Así fue diseñada Skyller: conocimiento aprobado, identidad corporativa, permiso por función, aprobación según el riesgo y registro de lo que ocurrió, en un mismo entorno.
La gobernanza no es el freno, es lo que permite acelerar
Los datos del mercado apuntan al mismo lugar. Deloitte, en su investigación State of AI in the Enterprise con 3.235 líderes de negocio y de tecnología en 24 países, encontró apenas un 21% de organizaciones con modelos maduros de gobernanza para agentes de IA, mientras la adopción de esos agentes avanza muy por delante de los controles.
El retorno sigue la misma curva. BCG, en el estudio The Widening AI Value Gap, publicado el 30 de septiembre de 2025 con 1.250 ejecutivos de nueve sectores, clasificó al 60% de las empresas como rezagadas, con ganancias mínimas de ingresos y de costos, y solo al 5% como capaces de generar valor a escala. Otro 35% está escalando y empezando a ver resultados.
Leídos juntos, el cuadro es incómodo y útil: quien no tiene control no escala, y quien no escala no captura valor.
Una ruta para salir del piloto
Cruzar esa línea no exige un programa de transformación. Exige cambiar la pregunta. En vez de "¿qué herramienta de IA vamos a probar?", pregunte "¿qué trabajo nuestro pasará a hacerse de otra manera?".

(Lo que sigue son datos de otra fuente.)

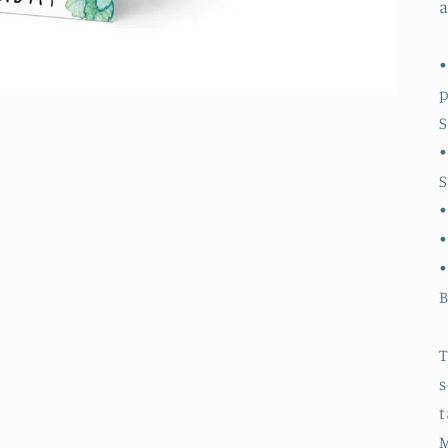
a
•
S
•
S
•
•
B
T
s
t
M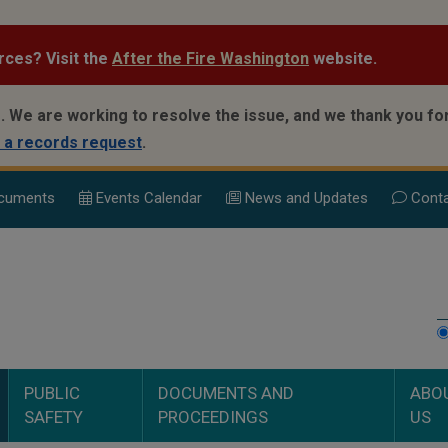
rces? Visit the
After the Fire Washington
website.
.
We are working to resolve the issue, and we thank you for
 a records request
.
cuments
Events Calend
ar
News and Updates
Conta
PUBLIC
DOCUMENTS AND
ABO
SAFETY
PROCEEDINGS
US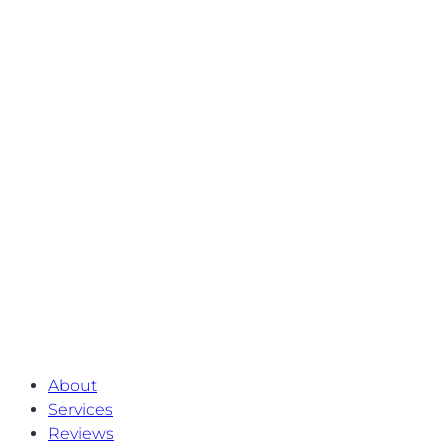
About
Services
Reviews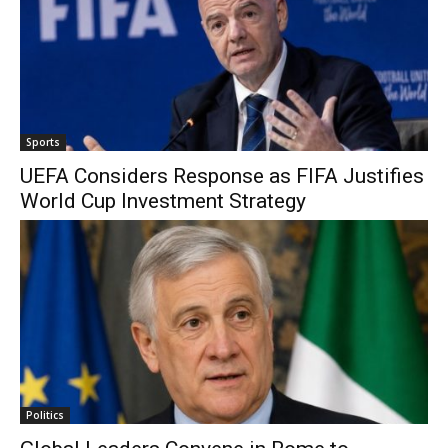
Sports
UEFA Considers Response as FIFA Justifies
World Cup Investment Strategy
Politics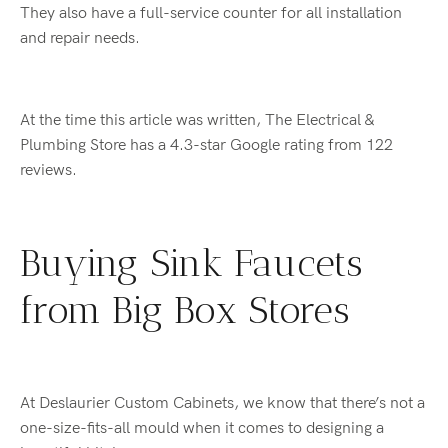
They also have a full-service counter for all installation
and repair needs.
At the time this article was written, The Electrical &
Plumbing Store has a 4.3-star Google rating from 122
reviews.
Buying Sink Faucets
from Big Box Stores
At Deslaurier Custom Cabinets, we know that there’s not a
one-size-fits-all mould when it comes to designing a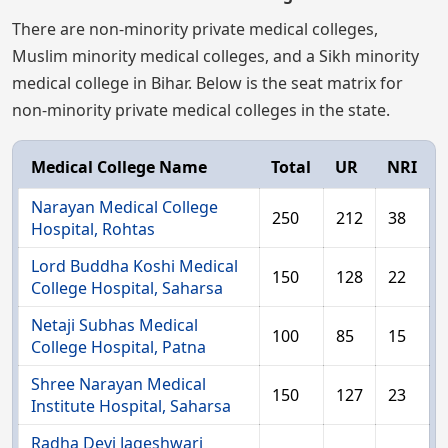
There are non-minority private medical colleges,
Muslim minority medical colleges, and a Sikh minority
medical college in Bihar. Below is the seat matrix for
non-minority private medical colleges in the state.
Medical College Name
Total
UR
NRI
Narayan Medical College
250
212
38
Hospital, Rohtas
Lord Buddha Koshi Medical
150
128
22
College Hospital, Saharsa
Netaji Subhas Medical
100
85
15
College Hospital, Patna
Shree Narayan Medical
150
127
23
Institute Hospital, Saharsa
Radha Devi Jageshwari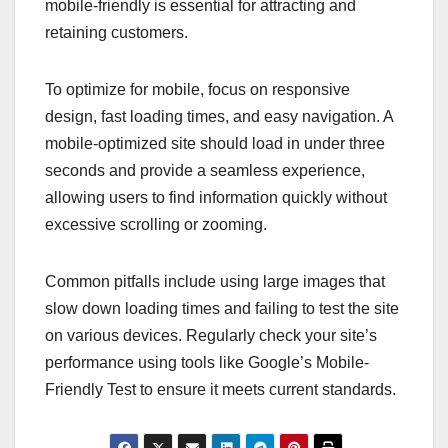
mobile-friendly is essential for attracting and
retaining customers.
To optimize for mobile, focus on responsive
design, fast loading times, and easy navigation. A
mobile-optimized site should load in under three
seconds and provide a seamless experience,
allowing users to find information quickly without
excessive scrolling or zooming.
Common pitfalls include using large images that
slow down loading times and failing to test the site
on various devices. Regularly check your site’s
performance using tools like Google’s Mobile-
Friendly Test to ensure it meets current standards.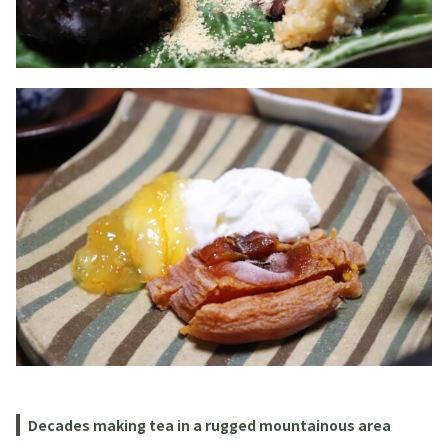
Decades making tea in a rugged mountainous area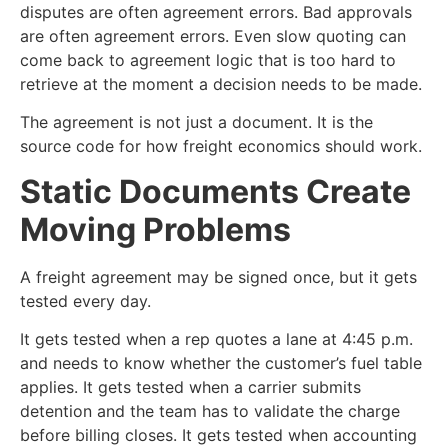
disputes are often agreement errors. Bad approvals
are often agreement errors. Even slow quoting can
come back to agreement logic that is too hard to
retrieve at the moment a decision needs to be made.
The agreement is not just a document. It is the
source code for how freight economics should work.
Static Documents Create
Moving Problems
A freight agreement may be signed once, but it gets
tested every day.
It gets tested when a rep quotes a lane at 4:45 p.m.
and needs to know whether the customer’s fuel table
applies. It gets tested when a carrier submits
detention and the team has to validate the charge
before billing closes. It gets tested when accounting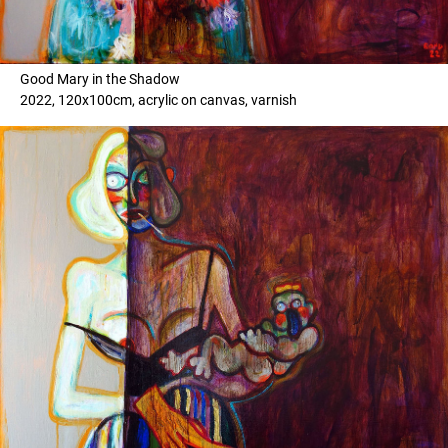
Good Mary in the Shadow
2022, 120x100cm, acrylic on canvas, varnish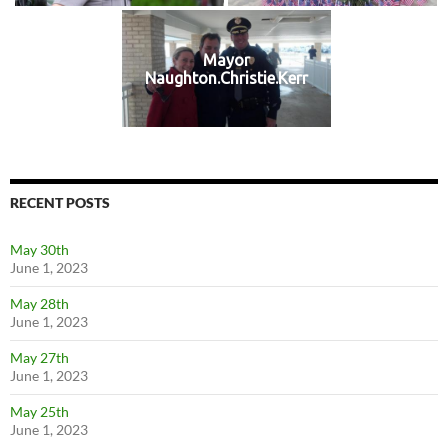
Mayor
Naughton.Christie.Kerr
RECENT POSTS
May 30th
June 1, 2023
May 28th
June 1, 2023
May 27th
June 1, 2023
May 25th
June 1, 2023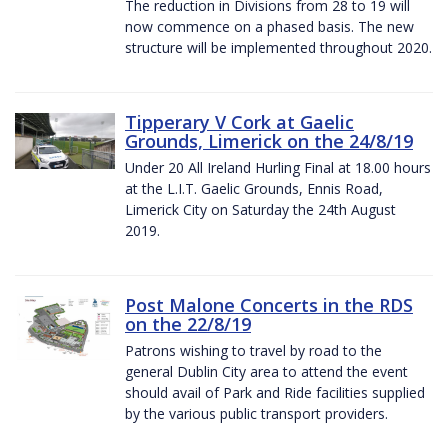
The reduction in Divisions from 28 to 19 will
now commence on a phased basis. The new
structure will be implemented throughout 2020.
Tipperary V Cork at Gaelic
Grounds, Limerick on the 24/8/19
Under 20 All Ireland Hurling Final at 18.00 hours
at the L.I.T. Gaelic Grounds, Ennis Road,
Limerick City on Saturday the 24th August
2019.
Post Malone Concerts in the RDS
on the 22/8/19
Patrons wishing to travel by road to the
general Dublin City area to attend the event
should avail of Park and Ride facilities supplied
by the various public transport providers.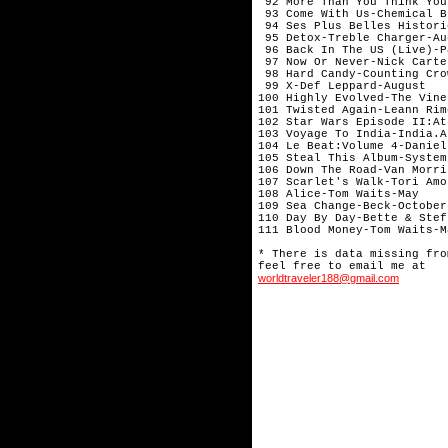
worldtraveler188@gmail.com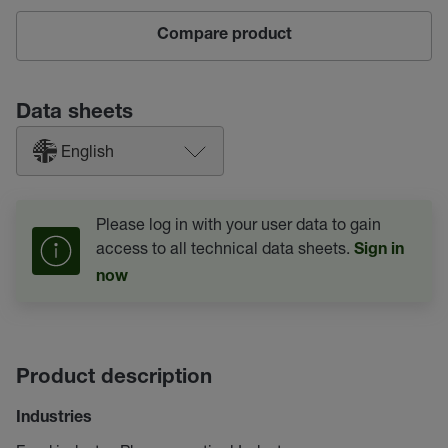
Compare product
Data sheets
English
Please log in with your user data to gain
access to all technical data sheets.
Sign in
now
Product description
Industries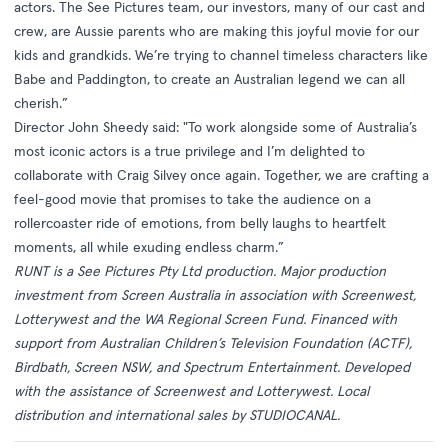
actors. The See Pictures team, our investors, many of our cast and
crew, are Aussie parents who are making this joyful movie for our
kids and grandkids. We’re trying to channel timeless characters like
Babe and Paddington, to create an Australian legend we can all
cherish.”
Director John Sheedy said: "To work alongside some of Australia’s
most iconic actors is a true privilege and I’m delighted to
collaborate with Craig Silvey once again. Together, we are crafting a
feel-good movie that promises to take the audience on a
rollercoaster ride of emotions, from belly laughs to heartfelt
moments, all while exuding endless charm.”
RUNT
is a See Pictures Pty Ltd production. Major production
investment from Screen Australia in association with Screenwest,
Lotterywest and the WA Regional Screen Fund. Financed with
support from Australian Children’s Television Foundation (ACTF),
Birdbath, Screen NSW, and Spectrum Entertainment. Developed
with the assistance of Screenwest and Lotterywest. Local
distribution and international sales by STUDIOCANAL.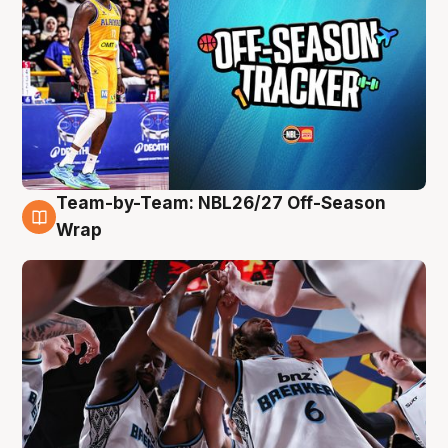
Team-by-Team: NBL26/27 Off-Season
4 Aug
Wrap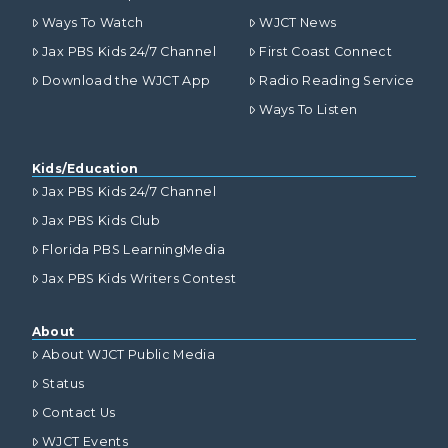
Ways To Watch
WJCT News
Jax PBS Kids 24/7 Channel
First Coast Connect
Download the WJCT App
Radio Reading Service
Ways To Listen
Kids/Education
Jax PBS Kids 24/7 Channel
Jax PBS Kids Club
Florida PBS LearningMedia
Jax PBS Kids Writers Contest
About
About WJCT Public Media
Status
Contact Us
WJCT Events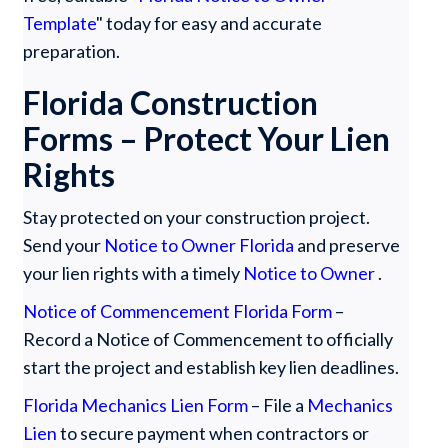
Template
" today for easy and accurate
preparation.
Florida Construction
Forms – Protect Your Lien
Rights
‍Stay protected on your construction project.
Send your
Notice to Owner Florida
and preserve
your lien rights with a timely
Notice to Owner
.
Notice of Commencement Florida Form
–
Record a Notice of Commencement to officially
start the project and establish key lien deadlines.
Florida Mechanics Lien Form
– File a
Mechanics
Lien
to secure payment when contractors or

- Elija un proceso real, no una demostración. Uno con volumen, responsable y un número asociado: tiempo de respuesta, retrabajo, plazo de cierre. Si nadie sabe decir qué número debería moverse, todavía no es un proyecto.
- Defina quién accede a qué antes de encender cualquier cosa. Qué documentos valen, quién puede consultarlos, qué acciones exigen aprobación humana y quién responde por ellas.
- Mida donde vive el dolor. Compare el mismo indicador antes y después, con el mismo criterio. El elogio del usuario es una señal; no es un resultado.
- Convierta lo que funcionó en capacidad del equipo. Un buen uso individual debe volverse un agente, un prompt o un flujo reutilizable, con permisos definidos; de lo contrario repetirá el piloto en la próxima área.
- Solo entonces repita. Un proceso por vez, con el mismo estándar de conocimiento, permiso, aprobación y registro.
Tres preguntas para llevar a la próxima reunión sobre IA:
- ¿Qué proceso de nuestra operación quedará distinto de forma medible, y qué número lo demuestra?
- Si alguien pregunta hoy quién vio qué información y quién aprobó qué acción, ¿tenemos la respuesta?
- ¿Lo que nuestra mejor persona descubrió con IA el trimestre pasado ya está disponible para quienes tienen derecho a usarlo?